Se você entrou nessa conversa, você não entendeu nada. Nem da lei, nem de cristianismo.
No país do sincretismo, chega a ser assustadora a velocidade com que algumas bases mais ou menos estabelecidas em tempos remotos começam a ser removidas do jogo social e político.
É difícil não associar a mensagem dos fundamentalistas ao atentado, em 2015, à sede do jornal satírico “Charlie Hebdo”, em Paris. Os terroristas queriam “vingar o profeta” após a publicação de uma caricatura de Maomé. Mataram 12 mortos e deixaram 11 feridos
Coisa de maluco, né?
Mas não acontece só longe daqui. Não mais.
De um tempo pra cá avançam os sinais de que o Brasil está criando seu próprio fundamentalismo.
Quem fez o alerta, em uma entrevista concedida em 2015 (há quase cinco anos, portanto), é o psicanalista Christian Dunker, para quem esse fundamentalismo já tomava forma “a partir desta mistura que estamos vendo diante de nossos olhos entre grupos religiosos que adquiriram uma consciência de sua capacidade de combate, ao modo de milícias da fé, com a estrutura em condomínio de nossas relações de poder no espaço público”.
“Por isso a bancada evangélica não tem verdadeiros opositores, ela é o retorno invertido do que há de pior em termos de intrusão de crenças privadas na esfera pública. Lacan dizia que a metafísica é isso que colocamos no lugar do buraco da política. Ou seja, se a política é este campo que não se fecha nunca, que é constituído por uma impossibilidade radical de a sociedade se fechar na imagem que ela produz de si mesma, a metafísica é este discurso que colocamos no lugar deste vazio estrutural, para produzir uma totalidade coerente, congruente e harmoniosa. Mas esta nova metafísica é sem precedentes porque, aliada ao sistema de produção, deu à luz uma religião de resultados”, disse ele.

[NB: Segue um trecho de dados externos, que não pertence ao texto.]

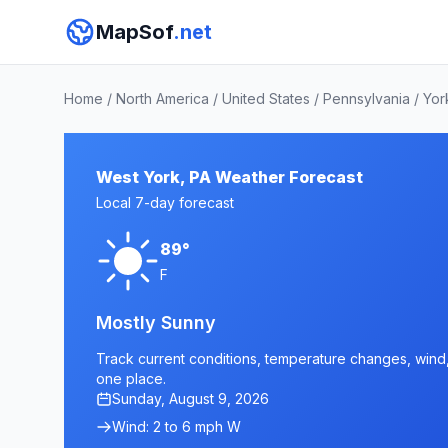
MapSof
.net
Home
/
North America
/
United States
/
Pennsylvania
/
Yor
West York, PA Weather Forecast
Local 7-day forecast
89°
F
Mostly Sunny
Track current conditions, temperature changes, wind, 
one place.
Sunday, August 9, 2026
Wind: 2 to 6 mph W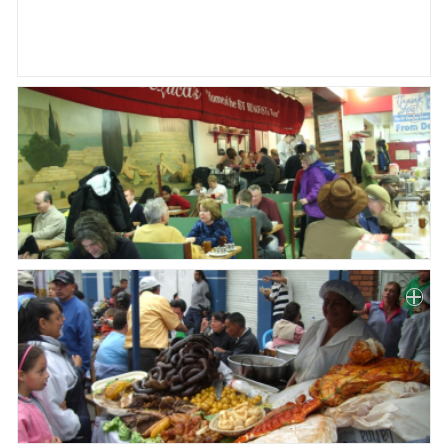
Paper
Submission
Multimedia
News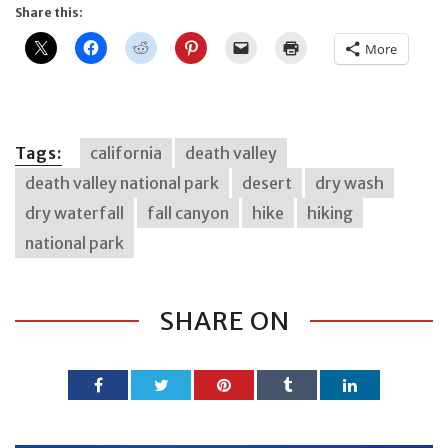
Share this:
More
Tags:
california
death valley
death valley national park
desert
dry wash
dry waterfall
fall canyon
hike
hiking
national park
SHARE ON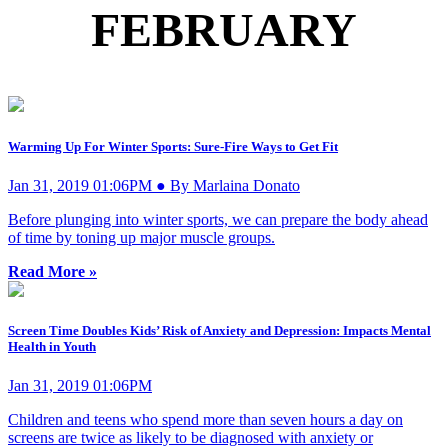
FEBRUARY
Warming Up For Winter Sports: Sure-Fire Ways to Get Fit
Jan 31, 2019 01:06PM ● By Marlaina Donato
Before plunging into winter sports, we can prepare the body ahead
of time by toning up major muscle groups.
Read More »
Screen Time Doubles Kids’ Risk of Anxiety and Depression: Impacts Mental
Health in Youth
Jan 31, 2019 01:06PM
Children and teens who spend more than seven hours a day on
screens are twice as likely to be diagnosed with anxiety or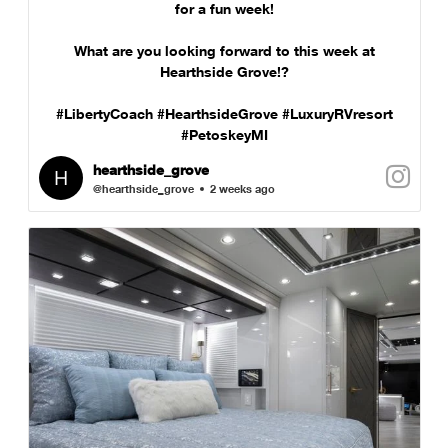
for a fun week!
What are you looking forward to this week at
Hearthside Grove!?
#LibertyCoach #HearthsideGrove #LuxuryRVresort
#PetoskeyMI
hearthside_grove
@hearthside_grove
2 weeks ago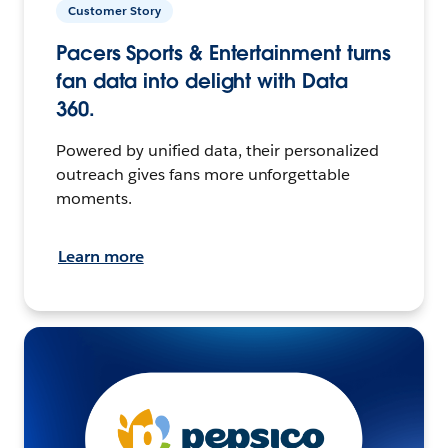
Customer Story
Pacers Sports & Entertainment turns
fan data into delight with Data
360.
Powered by unified data, their personalized
outreach gives fans more unforgettable
moments.
Learn more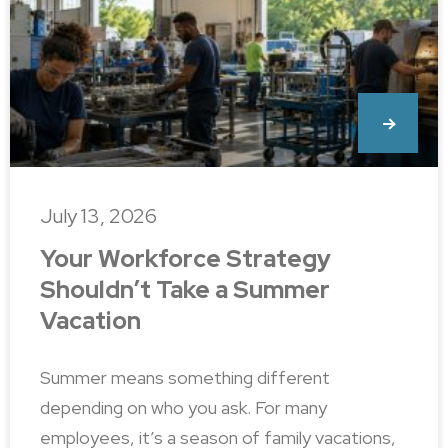
July 13, 2026
Your Workforce Strategy
Shouldn’t Take a Summer
Vacation
Summer means something different
depending on who you ask. For many
employees, it’s a season of family vacations,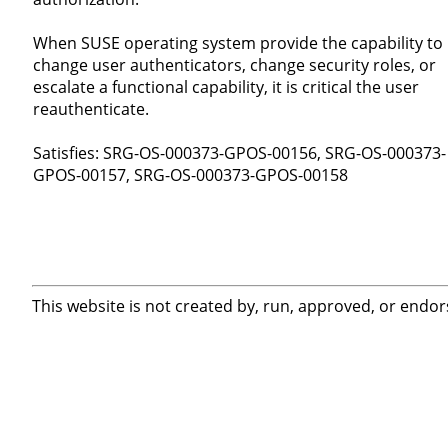
When SUSE operating system provide the capability to
change user authenticators, change security roles, or
escalate a functional capability, it is critical the user
reauthenticate.
Satisfies: SRG-OS-000373-GPOS-00156, SRG-OS-000373-
GPOS-00157, SRG-OS-000373-GPOS-00158
This website is not created by, run, approved, or endor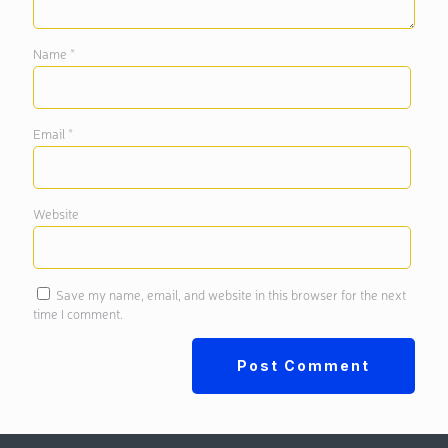
Name
*
Email
*
Website
Save my name, email, and website in this browser for the next
time I comment.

Na época, Dunker alertava que a sociedade brasileira havia chegado a uma “ espécie de consenso liberal, no qual a normatividade tradicional perdeu sua capacidade de reproduzir-se”. “Isso tornou algumas áreas antes reservadas à orientação privada de nossas existências uma espécie de axioma inquestionado: o direito de convicção, o direito de individualidade, o direito ao ponto de vista, o direito à expressão. Quando articulado com uma consciência cínica, permite que articulemos a flexibilidade das identidades pós-modernas com o caráter absolutamente inquestionado de nossa moral higiênica, de nossa disciplina da salubridade, com a nossa axiomática religiosa.”
A combinação explosiva está dada. Faltava quem acendesse o pavio.
Se os responsáveis pelo atentado não forem devidamente identificados e punidos, o sinal estará mais do que claro: os limites da lei serão, a partir de agora, uma métrica própria do que cada um entende por limite do humor e da ofensa.
Como em Paris, vamos esperar alguém morrer para passar a risca de giz no chão e dizer que nós, no fim, somos também o alvo?